Neither Performance Orthopedics nor Guettler could be reached for comment Wednesday.
“Our hearts go out to the Henderson family,” said Amie Starkey, executive director at UnaSource Surgery Center. “Patient safety is our top priority at UnaSource Surgery Center. We have robust processes in place to ensure the safety of those we serve. We investigate any incident, or potential incident, thoroughly to ensure that the care we provide is safe and appropriate. We are unable to discuss this case due to the pending litigation.”
McKeen said Henderson died from venous thromboembolism – a blood clot that starts in a vein – that included pulmonary embolism, when the clot breaks free and travels to the lung.
“Mr. Henderson had numerous risk factors for developing blood clots and his surgeon and others failed to treat him appropriately or to instruct him on how to watch out for VTE,” he said.

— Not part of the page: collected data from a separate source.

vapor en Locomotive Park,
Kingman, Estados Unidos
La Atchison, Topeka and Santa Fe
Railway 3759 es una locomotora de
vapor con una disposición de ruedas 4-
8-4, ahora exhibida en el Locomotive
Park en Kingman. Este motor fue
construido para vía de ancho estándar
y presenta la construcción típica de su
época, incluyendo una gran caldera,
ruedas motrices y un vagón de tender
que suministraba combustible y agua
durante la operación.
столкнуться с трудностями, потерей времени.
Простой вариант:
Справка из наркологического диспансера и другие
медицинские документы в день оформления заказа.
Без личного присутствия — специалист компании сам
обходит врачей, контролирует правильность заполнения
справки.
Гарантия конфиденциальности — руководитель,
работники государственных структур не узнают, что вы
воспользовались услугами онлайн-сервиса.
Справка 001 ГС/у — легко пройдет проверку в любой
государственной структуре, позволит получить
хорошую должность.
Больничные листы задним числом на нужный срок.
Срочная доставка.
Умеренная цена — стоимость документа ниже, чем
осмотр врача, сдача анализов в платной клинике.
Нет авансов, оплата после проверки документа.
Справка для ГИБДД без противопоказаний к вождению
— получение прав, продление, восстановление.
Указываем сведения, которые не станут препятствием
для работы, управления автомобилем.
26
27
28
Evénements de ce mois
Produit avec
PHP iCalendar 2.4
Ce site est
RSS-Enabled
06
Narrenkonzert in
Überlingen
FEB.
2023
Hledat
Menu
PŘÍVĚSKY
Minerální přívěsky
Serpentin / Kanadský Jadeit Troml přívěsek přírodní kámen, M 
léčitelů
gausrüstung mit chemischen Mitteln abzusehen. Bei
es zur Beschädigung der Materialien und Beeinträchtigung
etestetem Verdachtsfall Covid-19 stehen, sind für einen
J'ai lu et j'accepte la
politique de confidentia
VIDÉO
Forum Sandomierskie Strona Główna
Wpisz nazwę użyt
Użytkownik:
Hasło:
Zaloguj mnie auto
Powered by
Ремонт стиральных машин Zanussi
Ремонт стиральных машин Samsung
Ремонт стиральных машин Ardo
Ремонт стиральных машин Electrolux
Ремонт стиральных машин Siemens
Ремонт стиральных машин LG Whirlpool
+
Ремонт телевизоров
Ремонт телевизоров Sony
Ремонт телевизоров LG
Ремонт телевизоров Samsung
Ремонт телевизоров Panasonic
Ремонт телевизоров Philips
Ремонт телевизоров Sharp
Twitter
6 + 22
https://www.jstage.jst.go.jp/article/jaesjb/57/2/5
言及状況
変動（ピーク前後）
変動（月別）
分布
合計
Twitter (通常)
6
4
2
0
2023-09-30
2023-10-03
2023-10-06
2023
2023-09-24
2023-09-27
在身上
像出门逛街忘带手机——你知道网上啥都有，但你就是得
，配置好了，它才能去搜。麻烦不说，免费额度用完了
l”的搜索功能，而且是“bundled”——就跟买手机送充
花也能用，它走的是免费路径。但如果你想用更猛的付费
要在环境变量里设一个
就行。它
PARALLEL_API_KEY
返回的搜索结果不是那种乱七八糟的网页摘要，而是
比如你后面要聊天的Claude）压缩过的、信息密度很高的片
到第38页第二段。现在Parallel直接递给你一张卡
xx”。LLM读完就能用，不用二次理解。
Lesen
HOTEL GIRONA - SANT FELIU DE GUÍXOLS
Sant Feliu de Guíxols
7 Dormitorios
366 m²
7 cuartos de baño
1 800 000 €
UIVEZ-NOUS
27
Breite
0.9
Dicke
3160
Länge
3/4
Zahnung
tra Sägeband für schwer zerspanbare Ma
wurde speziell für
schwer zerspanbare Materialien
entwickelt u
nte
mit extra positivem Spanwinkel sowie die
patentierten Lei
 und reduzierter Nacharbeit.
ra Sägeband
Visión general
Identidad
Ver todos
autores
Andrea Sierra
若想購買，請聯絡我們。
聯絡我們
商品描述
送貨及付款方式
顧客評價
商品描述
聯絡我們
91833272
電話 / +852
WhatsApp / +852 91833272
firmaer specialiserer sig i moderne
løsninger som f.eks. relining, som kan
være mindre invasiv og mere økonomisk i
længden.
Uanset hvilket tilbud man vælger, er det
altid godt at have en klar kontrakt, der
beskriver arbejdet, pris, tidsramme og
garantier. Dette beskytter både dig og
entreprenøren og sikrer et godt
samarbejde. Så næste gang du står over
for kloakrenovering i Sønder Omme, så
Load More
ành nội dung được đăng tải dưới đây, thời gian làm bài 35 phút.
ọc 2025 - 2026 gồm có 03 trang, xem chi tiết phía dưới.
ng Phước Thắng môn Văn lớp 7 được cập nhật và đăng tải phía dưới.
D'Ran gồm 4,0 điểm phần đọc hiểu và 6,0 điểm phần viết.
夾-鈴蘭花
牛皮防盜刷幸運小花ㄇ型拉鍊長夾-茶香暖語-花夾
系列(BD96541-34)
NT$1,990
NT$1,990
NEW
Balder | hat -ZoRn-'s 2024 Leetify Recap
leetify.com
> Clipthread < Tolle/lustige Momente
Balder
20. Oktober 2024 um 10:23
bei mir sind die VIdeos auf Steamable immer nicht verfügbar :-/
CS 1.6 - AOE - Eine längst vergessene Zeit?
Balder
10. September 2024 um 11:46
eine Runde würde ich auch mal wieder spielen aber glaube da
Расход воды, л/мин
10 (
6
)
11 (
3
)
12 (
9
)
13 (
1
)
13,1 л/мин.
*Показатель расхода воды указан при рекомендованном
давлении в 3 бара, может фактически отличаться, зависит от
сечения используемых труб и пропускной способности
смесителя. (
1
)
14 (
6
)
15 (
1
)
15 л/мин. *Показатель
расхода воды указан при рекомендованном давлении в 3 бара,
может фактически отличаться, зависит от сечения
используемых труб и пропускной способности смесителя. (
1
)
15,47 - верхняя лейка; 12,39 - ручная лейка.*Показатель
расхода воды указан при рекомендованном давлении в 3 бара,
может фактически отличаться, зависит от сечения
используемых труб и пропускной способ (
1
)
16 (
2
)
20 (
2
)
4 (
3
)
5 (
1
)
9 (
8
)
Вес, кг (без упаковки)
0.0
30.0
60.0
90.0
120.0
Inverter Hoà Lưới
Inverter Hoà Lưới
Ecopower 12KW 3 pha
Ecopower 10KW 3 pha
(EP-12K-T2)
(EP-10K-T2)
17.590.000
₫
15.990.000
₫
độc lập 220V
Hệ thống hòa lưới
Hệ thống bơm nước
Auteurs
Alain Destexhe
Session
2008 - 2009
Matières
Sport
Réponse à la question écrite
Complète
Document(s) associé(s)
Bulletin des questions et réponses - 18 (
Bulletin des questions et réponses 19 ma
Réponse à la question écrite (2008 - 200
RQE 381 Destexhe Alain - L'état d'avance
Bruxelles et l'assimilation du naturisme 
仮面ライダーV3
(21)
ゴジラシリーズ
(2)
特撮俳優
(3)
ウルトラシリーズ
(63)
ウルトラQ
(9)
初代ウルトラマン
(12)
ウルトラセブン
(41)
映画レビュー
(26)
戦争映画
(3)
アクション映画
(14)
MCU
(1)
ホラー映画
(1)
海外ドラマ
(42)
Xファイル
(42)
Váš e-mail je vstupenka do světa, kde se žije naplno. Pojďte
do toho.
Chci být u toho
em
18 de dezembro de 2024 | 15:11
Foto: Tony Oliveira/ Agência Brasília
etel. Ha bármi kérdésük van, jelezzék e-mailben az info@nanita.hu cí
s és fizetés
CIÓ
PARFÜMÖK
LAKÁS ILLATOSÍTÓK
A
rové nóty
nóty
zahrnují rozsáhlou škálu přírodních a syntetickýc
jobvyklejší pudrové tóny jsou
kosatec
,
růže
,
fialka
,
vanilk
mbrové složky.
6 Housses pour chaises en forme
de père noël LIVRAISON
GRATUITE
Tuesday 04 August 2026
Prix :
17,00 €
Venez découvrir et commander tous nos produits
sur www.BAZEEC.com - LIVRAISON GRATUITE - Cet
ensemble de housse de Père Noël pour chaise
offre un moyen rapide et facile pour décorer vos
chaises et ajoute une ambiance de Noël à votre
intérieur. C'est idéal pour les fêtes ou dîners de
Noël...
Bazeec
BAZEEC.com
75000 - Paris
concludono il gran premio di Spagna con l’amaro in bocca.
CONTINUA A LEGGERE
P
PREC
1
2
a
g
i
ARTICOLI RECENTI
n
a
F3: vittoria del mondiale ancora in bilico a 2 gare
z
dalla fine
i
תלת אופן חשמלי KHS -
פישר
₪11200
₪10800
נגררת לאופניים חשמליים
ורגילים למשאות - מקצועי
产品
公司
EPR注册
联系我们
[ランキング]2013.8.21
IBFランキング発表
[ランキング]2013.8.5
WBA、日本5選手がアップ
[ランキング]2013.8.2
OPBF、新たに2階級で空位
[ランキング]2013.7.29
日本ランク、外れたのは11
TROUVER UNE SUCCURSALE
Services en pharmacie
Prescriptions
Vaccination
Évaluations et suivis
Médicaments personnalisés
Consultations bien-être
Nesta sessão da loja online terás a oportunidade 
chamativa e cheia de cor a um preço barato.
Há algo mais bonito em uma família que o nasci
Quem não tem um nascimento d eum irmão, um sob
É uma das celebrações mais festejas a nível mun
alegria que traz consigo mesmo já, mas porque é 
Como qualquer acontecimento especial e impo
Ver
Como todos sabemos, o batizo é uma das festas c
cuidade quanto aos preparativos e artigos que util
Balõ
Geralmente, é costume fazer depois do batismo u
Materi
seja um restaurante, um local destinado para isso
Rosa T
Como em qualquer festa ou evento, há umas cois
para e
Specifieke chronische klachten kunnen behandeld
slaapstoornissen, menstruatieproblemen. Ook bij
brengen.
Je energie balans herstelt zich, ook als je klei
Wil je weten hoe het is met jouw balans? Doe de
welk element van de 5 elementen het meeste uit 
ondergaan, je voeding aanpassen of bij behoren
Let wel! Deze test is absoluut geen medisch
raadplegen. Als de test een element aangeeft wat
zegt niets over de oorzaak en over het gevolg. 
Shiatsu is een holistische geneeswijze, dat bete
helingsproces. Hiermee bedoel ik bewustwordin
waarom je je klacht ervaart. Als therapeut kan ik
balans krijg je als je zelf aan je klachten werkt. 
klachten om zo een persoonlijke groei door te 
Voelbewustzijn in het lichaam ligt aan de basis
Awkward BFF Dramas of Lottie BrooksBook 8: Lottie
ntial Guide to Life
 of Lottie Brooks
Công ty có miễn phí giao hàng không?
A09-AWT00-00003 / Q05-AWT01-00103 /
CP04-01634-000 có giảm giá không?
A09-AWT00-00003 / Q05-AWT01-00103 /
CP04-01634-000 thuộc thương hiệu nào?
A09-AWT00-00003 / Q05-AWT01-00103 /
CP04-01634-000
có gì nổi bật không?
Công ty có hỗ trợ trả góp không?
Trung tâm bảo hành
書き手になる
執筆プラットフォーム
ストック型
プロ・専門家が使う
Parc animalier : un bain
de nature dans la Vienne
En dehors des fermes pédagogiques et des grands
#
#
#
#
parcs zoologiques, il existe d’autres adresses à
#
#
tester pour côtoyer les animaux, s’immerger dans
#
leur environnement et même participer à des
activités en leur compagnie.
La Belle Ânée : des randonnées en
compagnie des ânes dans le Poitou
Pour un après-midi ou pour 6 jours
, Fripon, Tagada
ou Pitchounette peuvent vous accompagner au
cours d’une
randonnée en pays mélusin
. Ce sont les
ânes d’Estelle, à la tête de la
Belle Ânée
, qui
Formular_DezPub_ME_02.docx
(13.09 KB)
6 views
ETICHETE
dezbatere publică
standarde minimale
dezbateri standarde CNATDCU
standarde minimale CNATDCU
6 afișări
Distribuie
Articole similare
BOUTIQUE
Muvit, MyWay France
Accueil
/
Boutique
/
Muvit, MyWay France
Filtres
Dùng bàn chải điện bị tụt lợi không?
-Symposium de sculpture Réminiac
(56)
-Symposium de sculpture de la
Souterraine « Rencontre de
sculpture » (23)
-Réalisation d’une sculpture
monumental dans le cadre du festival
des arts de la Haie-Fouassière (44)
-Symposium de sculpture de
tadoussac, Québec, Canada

Henderson, who suffered the knee injury in a fall, had risk factors for VTE, including age, obesity, hypertension, a recent surgery and a lack of mobility, the attorney said.
“He should have been offered VTE prophylaxis,” said McKeen, adding that drugs as well as compression stockings and mechanical devices can reduce the chance of developing a blood clot.
The suit alleges that none were provided or suggested to Henderson.
Guettler was medically negligent by not performing a full medical history on Henderson or disclosing to him all the risks involved in his surgery, including VTE, according to the complaint.
“Persons in his situation have to be aware of sudden swelling, pain or a warming feeling in the legs,” said McKeen. “This should be a teachable moment that such sensations require immediately going to a hospital or emergency room. That’s what should have been done for Mr. Henderson.”
The nursing staffs of both UnaSource Surgery Center and Performance Orthopedics “failed to timely and properly appreciate the serious nature of Mr. Henderson’s risk factors for developing VTE” or to properly give him thromboembolism prophylaxis or educate him to warning signs, according to the lawsuit.
Henderson hosted the popular show “Your Voice With Angelo Henderson” on WCHB-AM (1200). He worked at The News from 1989-95 and again for a couple of years in the early 2000s.
In 1999, Henderson won a Pulitzer Prize for distinguished feature writing while deputy Detroit bureau chief of the Wall Street Journal. He served two terms as president of the Detroit Chapter-National Association of Black Journalists and a was two-time national parliamentarian.
The suit, assigned to Judge Michael Warren, seeks a jury trial and over $25,000 in damages.